Vignette_jespargiliereJuliette Espargiliere

« Madame la Présidente, Monsieur le Vice-Président, le pragmatisme, somme toute bon teint, de votre projet fournit la rassurante certitude de pouvoir faire rentrer toute la complexité du monde et sa violence dans des catégories très simples : portiques, caméras, voisins vigilants. C’est simple, mais à combien peu d’enjeux ces solutions répondent-elles ? Quelles sont vos analyses ? Quelle logique sous-tendent ces orientations ? Parce qu’à défaut de production prospective d’ensemble, j’ai bien peur que votre budget s’apparente à une sorte de pensée magique. En fait, tout se passe comme si l’implantation d’une caméra de surveillance valait pour x mètres carrés de sécurité assurée. Ouf.Ici au moins, il ne va rien se passer.Pendant que l’on récite ce mantra, personne ne vérifie ce qu’il en est, ni ne prend le moindre début de précaution sur les libertés publiques. Si nous sommes rigoureux par exemple sur le sujet de sécurité des femmes, sujet auquel je suis particulièrement attachée, nous sommes bien obligés de conclure que les portiques et les caméras sont sur ce point absolument inopérants. Pourtant, quand la moitié de la population se voit surexposée au risque de violences sexuelles et d’homicides, c’est une insécurité publique insupportable.

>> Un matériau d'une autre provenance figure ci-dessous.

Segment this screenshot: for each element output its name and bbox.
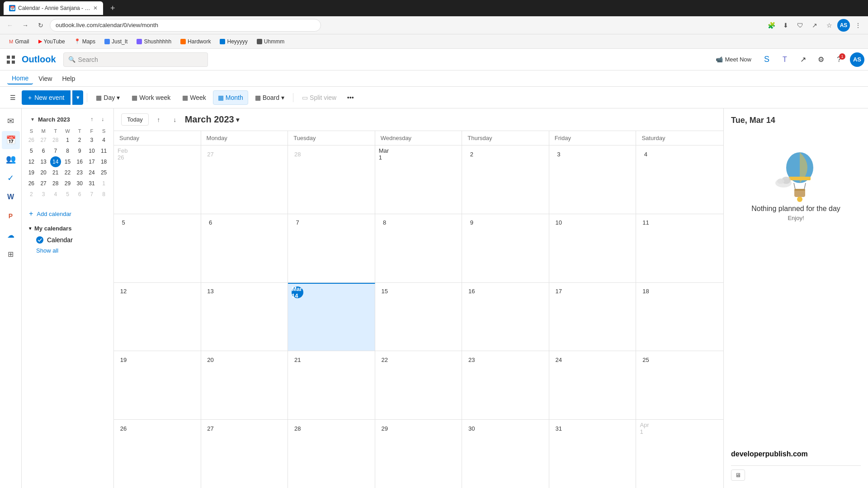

En réalité, le sujet est beaucoup plus vaste qu’une petite histoire de bouclier. Vous me passerez l’expression. Si l’exercice ne permettra pas ici d’en développer suffisamment d’aspects, la sécurité est par exemple la sécurité des entreprises franciliennes qui font face à des risques informatiques, exigeant toujours davantage de technicité, d’expertise, avec des coûts qui sont souvent hors de leur portée. Les réseaux de médiation et de prévention sont pour leur part autant de citoyennes et de citoyens engagés dans un véritable mieux-disant, c’est-à-dire qu’ils forment, ils détectent, ils avertissent, ils prennent en charge, ils éduquent, ils créent de l’expertise et du savoir faire. Bref, ils font pleinement partie d’une construction commune de la tranquillité publique. En ce sens, il ne faut pas opposer prévention et sécurité ou tout sécuritaire, comme si la prévention était quelque chose de mou en dehors de la question de la sécurité. Pas du tout. La sensation diffuse de ni guerre ni paix qui résonner dans l’air francilien depuis les événements que l’on sait appelle la proposition d’une vision de l’avenir et à la concentration sur les dispositifs de surveillance (lycées + bus = caméras), nous souhaitons l’ambition de la protection. Nous vous soumettrons donc des amendements et soulignons l’excessive concentration des moyens sur des politiques que nous jugeons velléitaires et tape-à-l’œil. Des exemples me frappent. Par exemple, la Région n’a pour moi pas vocation à financer les politiques municipales de vidéo-surveillance des communes. De multiples études ont d’ores et déjà démontré l’inefficacité des systèmes de vidéo-surveillance et rien ne remplace la présence humaine. Je vous remercie. »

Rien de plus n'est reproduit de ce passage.